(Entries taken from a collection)
________________________________________

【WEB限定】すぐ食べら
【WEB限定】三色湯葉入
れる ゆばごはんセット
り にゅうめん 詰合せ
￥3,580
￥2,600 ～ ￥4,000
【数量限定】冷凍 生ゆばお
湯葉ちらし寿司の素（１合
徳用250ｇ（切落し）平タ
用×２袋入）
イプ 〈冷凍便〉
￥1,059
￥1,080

________________________________________

• EXERCISE DIRECTIONS
Set all of the entries down again, exactly as they were given.

• EXERCISE SOLUTION
【WEB限定】すぐ食べら
【WEB限定】三色湯葉入
れる ゆばごはんセット
り にゅうめん 詰合せ
￥3,580
￥2,600 ～ ￥4,000
【数量限定】冷凍 生ゆばお
湯葉ちらし寿司の素（１合
徳用250ｇ（切落し）平タ
用×２袋入）
イプ 〈冷凍便〉
￥1,059
￥1,080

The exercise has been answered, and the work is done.